What is being asked
Give a single number in reply. It is the count of lines below that contain the string "employment".

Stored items
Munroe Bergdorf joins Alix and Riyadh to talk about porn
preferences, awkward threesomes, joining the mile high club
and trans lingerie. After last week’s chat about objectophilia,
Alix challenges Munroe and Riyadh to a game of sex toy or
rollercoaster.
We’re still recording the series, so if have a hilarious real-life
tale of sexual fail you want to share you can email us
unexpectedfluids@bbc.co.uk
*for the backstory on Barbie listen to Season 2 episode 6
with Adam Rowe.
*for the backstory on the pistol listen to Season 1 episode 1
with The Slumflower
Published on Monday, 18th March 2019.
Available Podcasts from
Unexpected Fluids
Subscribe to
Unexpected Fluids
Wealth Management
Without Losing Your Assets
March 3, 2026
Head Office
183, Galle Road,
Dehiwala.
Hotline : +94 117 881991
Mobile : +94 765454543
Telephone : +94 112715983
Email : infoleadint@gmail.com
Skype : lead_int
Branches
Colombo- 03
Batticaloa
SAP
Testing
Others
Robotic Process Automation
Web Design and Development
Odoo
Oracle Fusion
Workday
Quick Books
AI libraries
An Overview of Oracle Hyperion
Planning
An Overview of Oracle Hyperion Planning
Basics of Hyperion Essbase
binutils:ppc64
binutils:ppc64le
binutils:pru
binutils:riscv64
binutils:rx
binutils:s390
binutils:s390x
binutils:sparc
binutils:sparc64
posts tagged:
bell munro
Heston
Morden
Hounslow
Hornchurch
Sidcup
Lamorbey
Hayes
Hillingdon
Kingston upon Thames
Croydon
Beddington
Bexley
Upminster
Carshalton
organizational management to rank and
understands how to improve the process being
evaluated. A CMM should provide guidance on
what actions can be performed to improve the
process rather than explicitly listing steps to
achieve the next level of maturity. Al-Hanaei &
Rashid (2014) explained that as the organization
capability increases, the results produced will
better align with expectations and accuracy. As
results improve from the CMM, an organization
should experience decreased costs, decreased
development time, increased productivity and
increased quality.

==

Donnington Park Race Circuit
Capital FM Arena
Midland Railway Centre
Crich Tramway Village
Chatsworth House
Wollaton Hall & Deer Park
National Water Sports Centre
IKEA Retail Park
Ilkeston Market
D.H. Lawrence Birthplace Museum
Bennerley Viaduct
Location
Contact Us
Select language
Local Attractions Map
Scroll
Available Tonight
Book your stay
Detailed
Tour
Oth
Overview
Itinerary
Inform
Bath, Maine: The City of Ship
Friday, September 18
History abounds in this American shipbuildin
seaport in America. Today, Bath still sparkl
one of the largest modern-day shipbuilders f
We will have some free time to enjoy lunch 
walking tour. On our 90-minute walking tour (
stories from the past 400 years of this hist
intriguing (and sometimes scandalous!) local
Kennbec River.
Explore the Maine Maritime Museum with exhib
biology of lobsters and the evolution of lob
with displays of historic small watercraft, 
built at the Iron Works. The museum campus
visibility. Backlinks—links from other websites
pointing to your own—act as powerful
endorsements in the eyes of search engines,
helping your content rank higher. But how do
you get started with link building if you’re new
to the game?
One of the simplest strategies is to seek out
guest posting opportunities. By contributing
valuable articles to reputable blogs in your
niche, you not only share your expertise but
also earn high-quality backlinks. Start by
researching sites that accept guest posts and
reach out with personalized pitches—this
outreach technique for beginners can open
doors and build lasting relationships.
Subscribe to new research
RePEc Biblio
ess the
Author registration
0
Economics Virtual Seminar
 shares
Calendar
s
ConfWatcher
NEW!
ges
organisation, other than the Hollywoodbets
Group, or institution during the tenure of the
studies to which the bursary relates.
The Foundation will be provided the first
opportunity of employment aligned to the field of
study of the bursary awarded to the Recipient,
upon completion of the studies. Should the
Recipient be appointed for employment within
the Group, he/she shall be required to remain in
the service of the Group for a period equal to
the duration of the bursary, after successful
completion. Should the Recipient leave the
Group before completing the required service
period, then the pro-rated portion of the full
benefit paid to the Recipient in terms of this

Exercise output
2